- [EXERCISE OBJECTIVE]:
Return every entry exactly.

(Transcribed page contents)
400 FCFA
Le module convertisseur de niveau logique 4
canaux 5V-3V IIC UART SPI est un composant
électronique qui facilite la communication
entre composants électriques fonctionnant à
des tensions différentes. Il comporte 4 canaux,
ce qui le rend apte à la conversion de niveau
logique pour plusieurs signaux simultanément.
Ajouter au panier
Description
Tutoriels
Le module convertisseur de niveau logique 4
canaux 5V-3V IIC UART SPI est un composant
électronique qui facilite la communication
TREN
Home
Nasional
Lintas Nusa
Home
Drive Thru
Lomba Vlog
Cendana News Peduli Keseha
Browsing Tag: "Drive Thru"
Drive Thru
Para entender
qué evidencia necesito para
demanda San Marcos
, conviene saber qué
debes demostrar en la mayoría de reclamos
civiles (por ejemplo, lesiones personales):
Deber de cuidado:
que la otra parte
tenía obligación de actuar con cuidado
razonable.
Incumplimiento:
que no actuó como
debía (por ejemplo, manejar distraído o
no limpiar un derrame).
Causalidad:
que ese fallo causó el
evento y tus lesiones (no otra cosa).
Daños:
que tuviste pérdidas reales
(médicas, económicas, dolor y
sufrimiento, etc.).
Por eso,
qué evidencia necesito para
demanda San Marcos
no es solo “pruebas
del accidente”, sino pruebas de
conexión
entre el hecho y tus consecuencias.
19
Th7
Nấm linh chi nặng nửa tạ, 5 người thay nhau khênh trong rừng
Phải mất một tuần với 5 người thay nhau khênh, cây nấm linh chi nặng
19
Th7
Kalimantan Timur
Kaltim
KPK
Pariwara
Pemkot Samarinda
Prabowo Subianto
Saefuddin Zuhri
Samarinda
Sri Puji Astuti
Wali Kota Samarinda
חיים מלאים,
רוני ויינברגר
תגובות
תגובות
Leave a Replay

- [EXERCISE SOLUTION]:
400 FCFA
Le module convertisseur de niveau logique 4
canaux 5V-3V IIC UART SPI est un composant
électronique qui facilite la communication
entre composants électriques fonctionnant à
des tensions différentes. Il comporte 4 canaux,
ce qui le rend apte à la conversion de niveau
logique pour plusieurs signaux simultanément.
Ajouter au panier
Description
Tutoriels
Le module convertisseur de niveau logique 4
canaux 5V-3V IIC UART SPI est un composant
électronique qui facilite la communication
TREN
Home
Nasional
Lintas Nusa
Home
Drive Thru
Lomba Vlog
Cendana News Peduli Keseha
Browsing Tag: "Drive Thru"
Drive Thru
Para entender
qué evidencia necesito para
demanda San Marcos
, conviene saber qué
debes demostrar en la mayoría de reclamos
civiles (por ejemplo, lesiones personales):
Deber de cuidado:
que la otra parte
tenía obligación de actuar con cuidado
razonable.
Incumplimiento:
que no actuó como
debía (por ejemplo, manejar distraído o
no limpiar un derrame).
Causalidad:
que ese fallo causó el
evento y tus lesiones (no otra cosa).
Daños:
que tuviste pérdidas reales
(médicas, económicas, dolor y
sufrimiento, etc.).
Por eso,
qué evidencia necesito para
demanda San Marcos
no es solo “pruebas
del accidente”, sino pruebas de
conexión
entre el hecho y tus consecuencias.
19
Th7
Nấm linh chi nặng nửa tạ, 5 người thay nhau khênh trong rừng
Phải mất một tuần với 5 người thay nhau khênh, cây nấm linh chi nặng
19
Th7
Kalimantan Timur
Kaltim
KPK
Pariwara
Pemkot Samarinda
Prabowo Subianto
Saefuddin Zuhri
Samarinda
Sri Puji Astuti
Wali Kota Samarinda
חיים מלאים,
רוני ויינברגר
תגובות
תגובות
Leave a Replay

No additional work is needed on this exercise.